4 MARZO : CHE FARE?

di Pancho Pardi - 27/02/2018

La nuova legge elettorale imposta con otto voti di fiducia, che hanno impedito la discussione parlamentare, è già un argomento formidabile a favore del non voto oppure a favore di un voto che punisca chi l'ha voluta a tutti i costi. Non manca un risvolto ironico: è stata progettata dai suoi autori per produrre la loro vittoria ma forse alla fine potrebbe avere l'effetto opposto, oppure generare l'impossibilità di una maggioranza qualsiasi. Ciò a sua volta potrebbe rendere necessario il ritorno a nuove elezioni, con la stessa legge o con una diversa.

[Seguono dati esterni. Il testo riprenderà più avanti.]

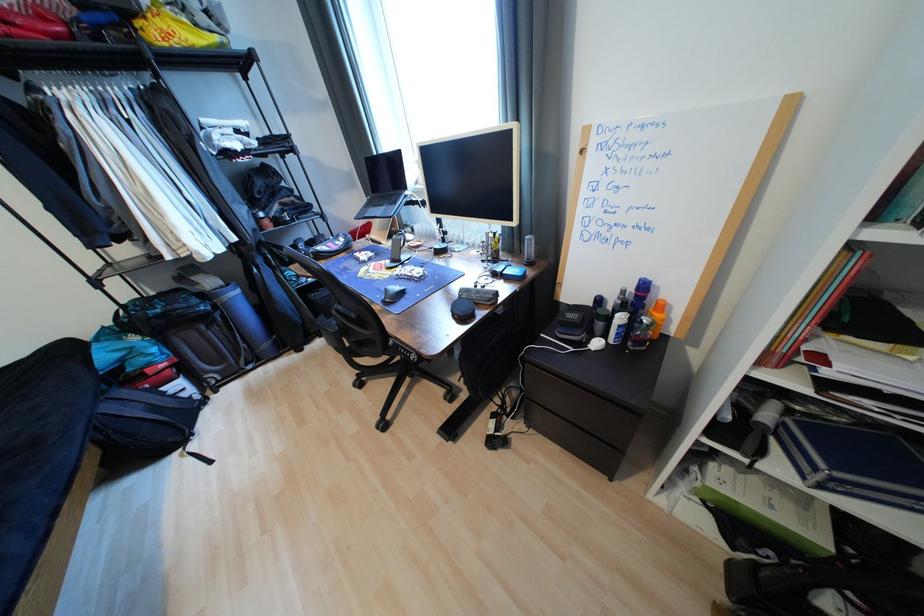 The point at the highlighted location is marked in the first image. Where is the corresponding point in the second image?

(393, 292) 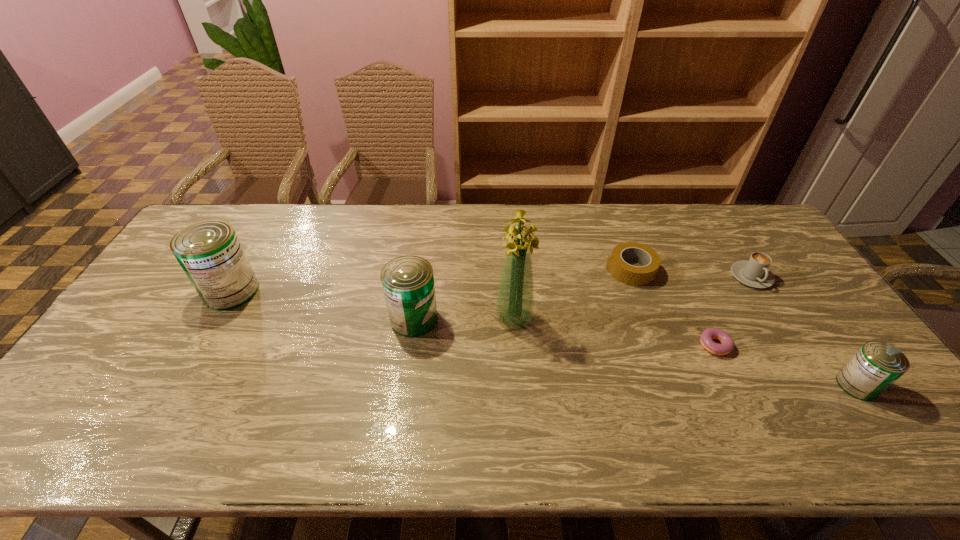 Locate which object is the second closest to the third shortest object. Please provide its 2D coordinates. Your answer should be formatted as a tuple, i.e. [(x, y)], where the tuple contains the x and y coordinates of a point satisfying the conditions above.

[(628, 274)]

What are the coordinates of `object that is the third closest one to the leftmost object` in the screenshot? It's located at (628, 274).

Point out which can is positioned as the second nearest to the cappuccino. Please provide its 2D coordinates. Your answer should be formatted as a tuple, i.e. [(x, y)], where the tuple contains the x and y coordinates of a point satisfying the conditions above.

[(408, 282)]

At what (x,y) coordinates should I click in order to perform the action: click on the closest can to the rightmost can. Please return your answer as a coordinate pair (x, y). Looking at the image, I should click on (408, 282).

Locate an element on the screen. vacant space that satisfies the following two spatial constraints: 1. on the front side of the doughnut; 2. on the right side of the second can from right to left is located at coordinates (410, 346).

Locate an element on the screen. vacant space that satisfies the following two spatial constraints: 1. at the edge of the fourth object from left to right; 2. on the left side of the nearest can is located at coordinates (671, 385).

Locate an element on the screen. The image size is (960, 540). vacant space that satisfies the following two spatial constraints: 1. on the front-facing side of the nearest object; 2. on the right side of the bouquet is located at coordinates (518, 385).

Locate an element on the screen. Image resolution: width=960 pixels, height=540 pixels. vacant position in the image that satisfies the following two spatial constraints: 1. on the front-facing side of the fifth object from left to right; 2. on the right side of the tallest object is located at coordinates (516, 346).

Identify the location of blank area in the image that satisfies the following two spatial constraints: 1. on the front side of the leftmost can; 2. on the right side of the nearest can. The height and width of the screenshot is (540, 960). (179, 385).

At what (x,y) coordinates should I click in order to perform the action: click on vacant region that satisfies the following two spatial constraints: 1. at the edge of the nearest object; 2. on the right side of the second shortest object. Please return your answer as a coordinate pair (x, y). Looking at the image, I should click on (671, 385). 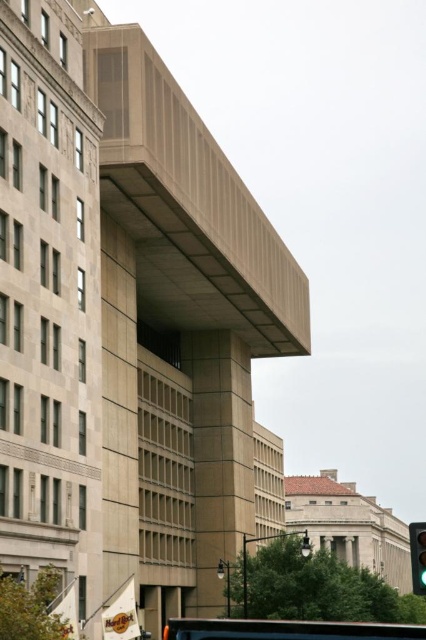 You are standing at the entrance of the large beige building with the overhang. You see the metallic silver bus at center. In which direction should you walk to reach the bus?

The metallic silver bus at center is located at point coordinates, so you should walk towards the center of the scene to reach it.

You are a pedestrian standing at the crosswalk near the green glass traffic light at lower right. You need to cross the street to reach the metallic silver bus at center. Is the bus visible from your current position?

The metallic silver bus at center is larger in size than the green glass traffic light at lower right, so yes, the bus is visible from your current position at the crosswalk near the green glass traffic light at lower right. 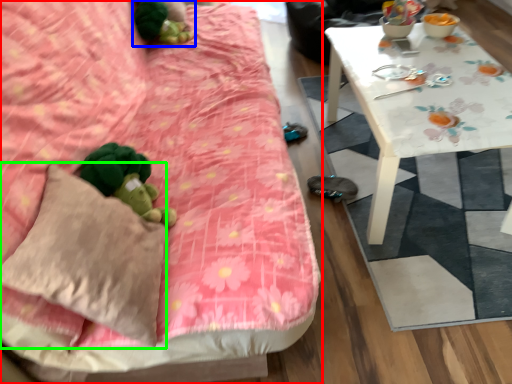 Question: Which object is positioned farthest from studio couch (highlighted by a red box)? Select from miniature (highlighted by a blue box) and throw pillow (highlighted by a green box).

Choices:
 (A) miniature
 (B) throw pillow

Answer: (A) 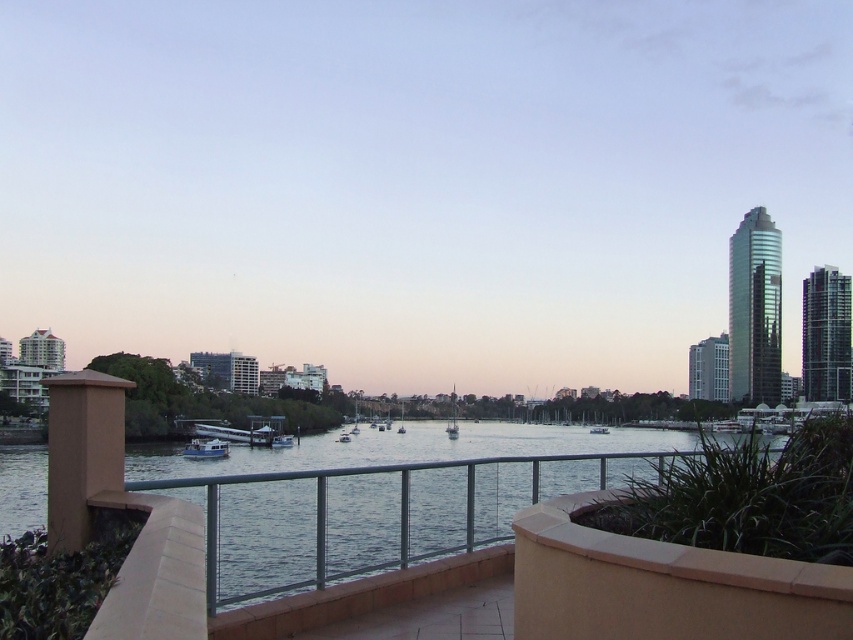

Comunque sia, per quanto la legge elettorale sia indecente, è con questa che siamo costretti a votare.

Allora, che fare? Forse mai come in occasione del voto del 4 marzo tanti cittadini sono afflitti dall'incertezza.

Un ragionamento classico spinge sempre a votare. Si deve votare perché è un diritto e un dovere costituzionale, conquistato a caro prezzo e con una dura lotta. Anche se la legge elettorale è indegna rinunciare al voto è autolesionismo.

Ma un atteggiamento pubblico sempre più diffuso risponde: se non vedo alcun partito che corrisponda alla mia volontà perché dovrei votare?

La replica canonica è: se non hai nessuno che ti piace vota per il meno peggio. È un ripiego: in democrazia se non puoi votare "per", può essere utile e anche dignitoso votare "contro".

Dal lato opposto si ribatte: facile in un sistema bipolare, ma se il sistema è tripolare e con tre poli che non sono del tutto distinti e opposti tra loro, ma addirittura su vari temi hanno posizioni simili o uguali, come faccio a votare "contro"?

La risposta ci fa tornare da capo: vota comunque per il meno peggio.

C'è un secondo argomento che chiama in causa non diritti e doveri ma ragioni di opportunità. Se non voti lasci ad altri la possibilità di decidere contro il tuo punto di vista. E, se non ti occupi di politica, la politica degli altri si occuperà comunque di te. Quindi vota.

Il cittadino convinto a votare il meno peggio si trova in concreto di fronte a nuove incertezze. In una vasta gamma di varianti seleziono qui solo il caso che mi sta più a cuore: il dilemma di un elettore storico del centrosinistra. Non potendo votare "per" potrebbe ripiegare su un voto "contro" Berlusconi e il centrodestra.

Ma come può votare "contro"? Non può votare il PD di Renzi per molti motivi: ha barato sul lavoro, ha rovinato la scuola, ha tentato una pessima riforma costituzionale e ci impone ora di votare con una indecente legge elettorale. E può avere serie obiezioni a votare Cinque Stelle perché al di sopra della democrazia di rete si è dato una struttura apertamente presidenziale. Potrebbe votare partiti minori dell'area di centrosinistra, ma non è certo che il partito votato possa superare la soglia di sbarramento.

La difficoltà del voto "contro" è poi ingigantita dalla prospettiva delle larghe intese nell'eventualità assai realistica che nessun partito prevalga in modo netto. Il nostro immaginario elettore rischia di votare un partito che dopo il voto accetta di farne parte.

Un mio carissimo amico di sinistra ha concluso un lungo ragionamento a favore della partecipazione al voto con una battuta che rispecchia in profondità una diffusa condizione: insomma cari cittadini è necessario e utile che andiate tutti a votare; fatelo voi anche per me, perché io questa volta proprio non ce la faccio!

Da parte mia accolgo il suo invito: andrò a votare ma lo farò controvoglia e con scarsa speranza.